Travelers Who Require Accessibility Assistance: Although Armenia signed the Convention on the Rights of Persons with Disabilities in 2007, Armenian authorities have yet to enforce it. Facilities with accommodations for individuals with disabilities are rare and, in rural areas, usually nonexistent.
Women Travelers: Informal taxis or mini buses pose threats to people unfamiliar with local conditions, especially to women traveling alone. There have been occasional reports of taxi drivers sexually harassing single, female travelers. See our travel tips for women travelers.
Outside major cities, medical facilities in Armenia are limited. The U.S. Embassy maintains a list of English-speaking doctors. Elderly travelers and those with existing health problems may be at risk from inadequate medical facilities.
For emergency services in Armenia, dial 911.
Visit the U.S. Centers for Disease Control and Prevention website for more information about Resources for Travelers regarding specific issues in Armenia.
The risk of diarrheal disease is high throughout Armenia. Food and water precautions are recommended. Additionally, cases of brucellosis from consuming unpasteurized dairy products have been reported.
We do not pay medical bills. Be aware that U.S. Medicare/Medicaid does not apply overseas. Most hospitals and doctors overseas do not accept U.S. health insurance.
Vaccinations: Be up-to-date on all vaccinations recommended by the U.S. Centers for Disease Control and Prevention.
Further health information:
Air Quality: The air quality varies considerably and fluctuates with the seasons in Armenia.
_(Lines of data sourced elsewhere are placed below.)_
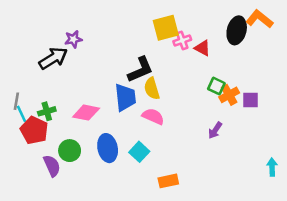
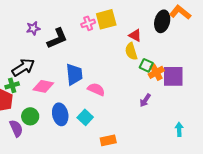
pink cross: (182, 40) -> (88, 23), moved
black arrow: (53, 58) -> (23, 67), moved
black L-shape: (140, 70) -> (57, 38), moved
yellow semicircle: (152, 89) -> (131, 51), moved
purple square: (251, 100) -> (173, 76), size x1.6
cyan arrow: (272, 167) -> (179, 129), moved

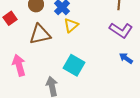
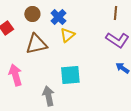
cyan square: (74, 65) -> (70, 75), turned -35

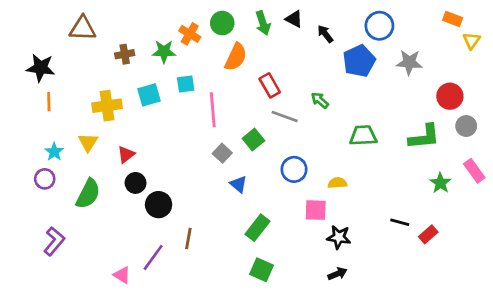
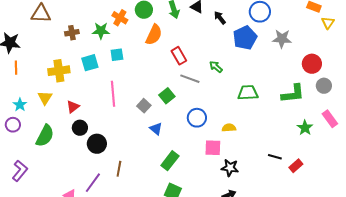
pink line: (213, 110) -> (113, 94), moved

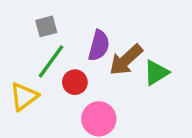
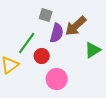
gray square: (46, 26) -> (46, 15), moved, turned 32
brown arrow: (126, 60) -> (76, 26), moved

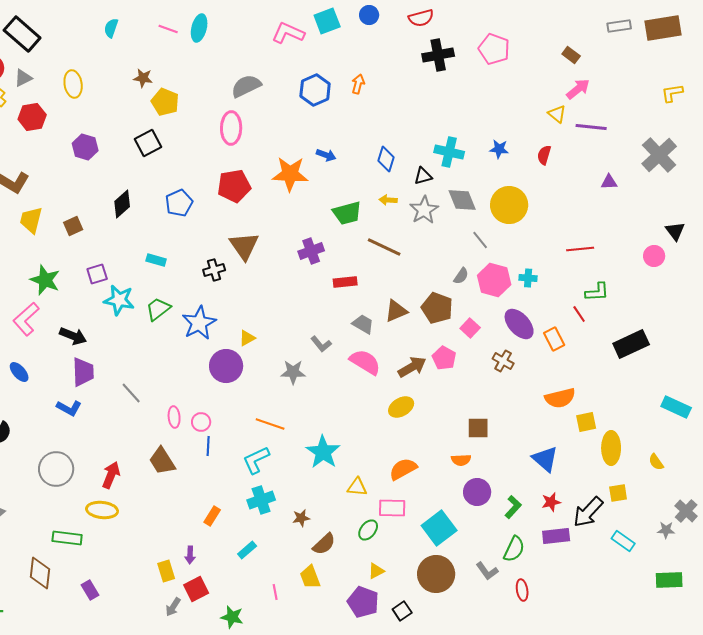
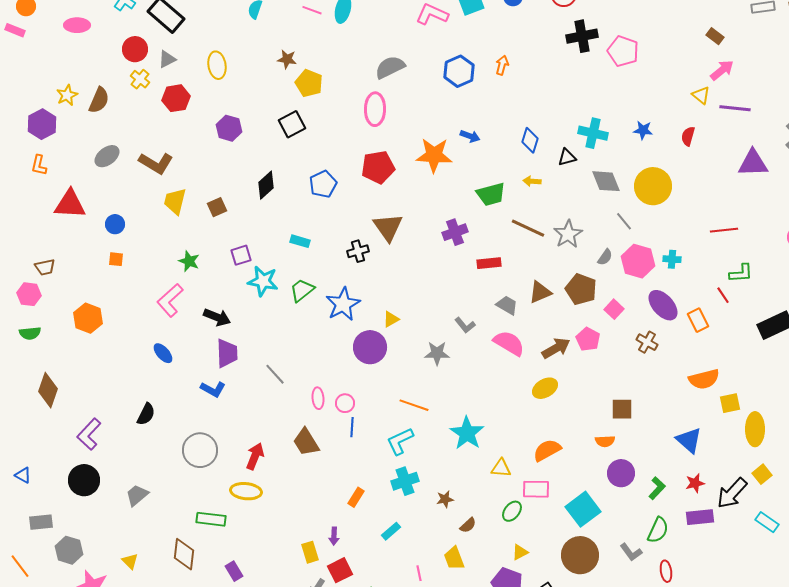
pink pentagon: (494, 49) -> (623, 51), moved
purple triangle: (609, 182) -> (753, 163), size x1.8
gray star: (424, 210) -> (568, 234), moved
green star: (45, 280) -> (189, 261), size x0.7
yellow square: (618, 493) -> (762, 474), turned -30
brown semicircle: (324, 544) -> (468, 525), size x0.7

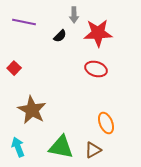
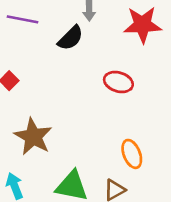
red star: (98, 33) -> (142, 25), moved
black semicircle: (60, 36) -> (71, 38), size x1.5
It is typically at its worst in the winter, with smog and particulate pollution in or near cities. Consider the impact air pollution may have on you and consult your doctor before traveling if necessary.
Visit AirNow Department of State for information on air quality at U.S. Embassies and Consulates.
Health facilities in general
Assisted Reproductive Technology and Surrogacy
Road Conditions and Safety: The information below is provided for general reference only. Road conditions in Armenia differ significantly from those in the United States. Exercise caution when driving in Armenia. Reckless driving is common. Drivers frequently ignore traffic laws.
Traffic Laws: In case of an accident, all vehicles must remain in place and stay until the arrival of the police. Tourists should always carry a copy of their passport.
Driving regulations are often ignored by drivers, and, as a result, accidents are common. The driving culture is aggressive. Pedestrians and bicycles may not be granted the right of way.
Public Transportation: Public transportation, while inexpensive, may be unreliable and uncomfortable. Sexual assaults have been reported on public transportation. Minibuses are dangerous, overcrowded, poorly maintained, lack seatbelts, and are frequently involved in accidents. Traveling by local unregistered taxis without meters can also prove difficult if a price is not negotiated ahead of time.
Aviation Safety Oversight: As there is no direct commercial air service to the United States by carriers registered in Armenia, the U.S. Federal Aviation Administration (FAA) has not assessed the government of Armenia’s Civil Aviation Authority for compliance with International Civil Aviation Organization (ICAO) aviation safety standards. Further information may be found on the FAA’s safety assessment page.